最近项目要用Hadoop来做数据分析,所以让我先熟悉一下相关的知识,第一次接触,公司也没有人有这方面的经验,只好自己摸着石头过河,理论知识只能在之后的使用过程中慢慢积累和深入学习,现在只能先想办法把项目跑起来。
环境的搭建是运维给搞好的,Hadoop是2.6.0版本,这里需要注意的是,相关端口需要运维提前给好相关权限,我用了半天时间找一个问题,最后发现是一个端口没有权限造成的,白白浪费了时间。
配置
pom文件
内容没有给全,主要贴出了hbase需要的,其他的根据个人需要而添加
<properties>
<spring.version>4.1.6.RELEASE</spring.version>
<spring.hadoop.version>2.4.0.RELEASE</spring.hadoop.version>
<hadoop.version>2.6.0</hadoop.version>
<hbase.version>1.3.1</hbase.version>
</properties>
<dependency>
<groupId>org.springframework</groupId>
<artifactId>spring-tx</artifactId>
<version>${spring.version}</version>
</dependency>
<dependency>
<groupId>org.springframework.data</groupId>
<artifactId>spring-data-hadoop</artifactId>
<version>${spring.hadoop.version}</version>
<exclusions>
<exclusion>
<groupId>org.springframework</groupId>
<artifactId>spring-context-support</artifactId>
</exclusion>
<exclusion>
<groupId>org.slf4j</groupId>
<artifactId>slf4j-log4j12</artifactId>
</exclusion>
</exclusions>
</dependency>
<!-- hbase -->
<dependency>
<groupId>com.yammer.metrics</groupId>
<artifactId>metrics-core</artifactId>
<version>2.2.0</version>
</dependency>
<dependency>
<groupId>org.apache.hadoop</groupId>
<artifactId>hadoop-common</artifactId>
<version>${hadoop.version}</version>
<scope>compile</scope>
</dependency>
<dependency>
<groupId>org.apache.hbase</groupId>
<artifactId>hbase-client</artifactId>
<version>${hbase.version}</version>
<scope>compile</scope>
<exclusions>
<exclusion>
<groupId>log4j</groupId>
<artifactId>log4j</artifactId>
</exclusion>
<exclusion>
<groupId>org.slf4j</groupId>
<artifactId>slf4j-log4j12</artifactId>
</exclusion>
</exclusions>
</dependency>
web.xml
<?xml version="1.0" encoding="UTF-8"?>
<web-app version="3.0"
xmlns="http://java.sun.com/xml/ns/javaee"

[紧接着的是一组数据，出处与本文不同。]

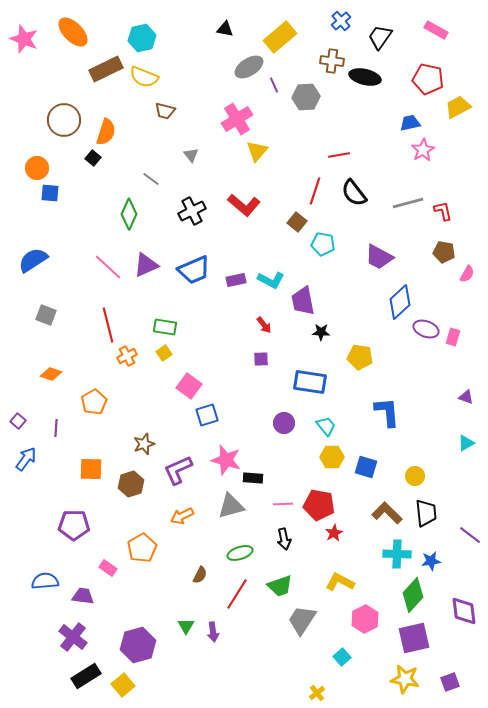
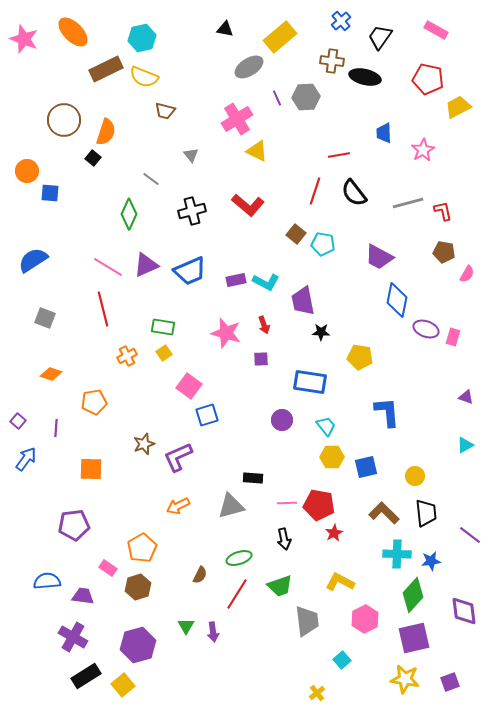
purple line at (274, 85): moved 3 px right, 13 px down
blue trapezoid at (410, 123): moved 26 px left, 10 px down; rotated 80 degrees counterclockwise
yellow triangle at (257, 151): rotated 45 degrees counterclockwise
orange circle at (37, 168): moved 10 px left, 3 px down
red L-shape at (244, 205): moved 4 px right
black cross at (192, 211): rotated 12 degrees clockwise
brown square at (297, 222): moved 1 px left, 12 px down
pink line at (108, 267): rotated 12 degrees counterclockwise
blue trapezoid at (194, 270): moved 4 px left, 1 px down
cyan L-shape at (271, 280): moved 5 px left, 2 px down
blue diamond at (400, 302): moved 3 px left, 2 px up; rotated 36 degrees counterclockwise
gray square at (46, 315): moved 1 px left, 3 px down
red line at (108, 325): moved 5 px left, 16 px up
red arrow at (264, 325): rotated 18 degrees clockwise
green rectangle at (165, 327): moved 2 px left
orange pentagon at (94, 402): rotated 20 degrees clockwise
purple circle at (284, 423): moved 2 px left, 3 px up
cyan triangle at (466, 443): moved 1 px left, 2 px down
pink star at (226, 460): moved 127 px up
blue square at (366, 467): rotated 30 degrees counterclockwise
purple L-shape at (178, 470): moved 13 px up
brown hexagon at (131, 484): moved 7 px right, 103 px down
pink line at (283, 504): moved 4 px right, 1 px up
brown L-shape at (387, 513): moved 3 px left
orange arrow at (182, 516): moved 4 px left, 10 px up
purple pentagon at (74, 525): rotated 8 degrees counterclockwise
green ellipse at (240, 553): moved 1 px left, 5 px down
blue semicircle at (45, 581): moved 2 px right
gray trapezoid at (302, 620): moved 5 px right, 1 px down; rotated 140 degrees clockwise
purple cross at (73, 637): rotated 8 degrees counterclockwise
cyan square at (342, 657): moved 3 px down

xmlns:xsi="http://www.w3.org/2001/XMLSchema-instance"
xsi:schemaLocation="http://java.sun.com/xml/ns/javaee
http://java.sun.com/xml/ns/javaee/web-app_3_0.xsd">
<display-name>${maven.project.name}</display-name>
<listener>
<listener-class>org.springframework.web.util.IntrospectorCleanupListener</listener-class>
</listener>
<!-- ========================================================= -->
<!-- Spring配置 -->
<!-- ========================================================= -->
<listener>
<description>spring监听器</description>
<listener-class>org.springframework.web.context.ContextLoaderListener</listener-class>
</listener>
<context-param>
<param-name>contextConfigLocation</param-name>
<param-value>classpath*:/spring/*.xml</param-value>
</context-param>
<!-- ========================================== -->
<!-- 字符集过滤器,对request和response中的字符编码 -->
<!-- ========================================== -->
<filter>
<description>字符集过滤器</description>
<filter-name>characterEncodingFilter</filter-name>
<filter-class>org.springframework.web.filter.CharacterEncodingFilter</filter-class>
<init-param>
<description>字符集编码</description>
<param-name>encoding</param-name>
<param-value>UTF-8</param-value>
</init-param>
<init-param>
<param-name>forceEncoding</param-name>
<param-value>true</param-value>
</init-param>
</filter>
<filter-mapping>
<filter-name>characterEncodingFilter</filter-name>
<url-pattern>/*</url-pattern>
</filter-mapping>
<!-- ====================== -->
<!-- SpringMVC配置 -->
<!-- ====================== -->
<servlet>
<servlet-name>springmvc</servlet-name>
<servlet-class>org.springframework.web.servlet.DispatcherServlet</servlet-class>
<init-param>
<description>spring mvc 配置文件</description>
<param-name>contextConfigLocation</param-name>
<param-value>classpath*:/servlet-context.xml</param-value>
</init-param>
<load-on-startup>1</load-on-startup>
</servlet>
<servlet-mapping>
<servlet-name>springmvc</servlet-name>
<url-pattern>/</url-pattern>
</servlet-mapping>
<welcome-file-list>
<welcome-file>/index.jsp</welcome-file>
</welcome-file-list>
</web-app>
servlet-context.xml
<?xml version="1.0" encoding="UTF-8"?>
<beans xmlns="http://www.springframework.org/schema/beans"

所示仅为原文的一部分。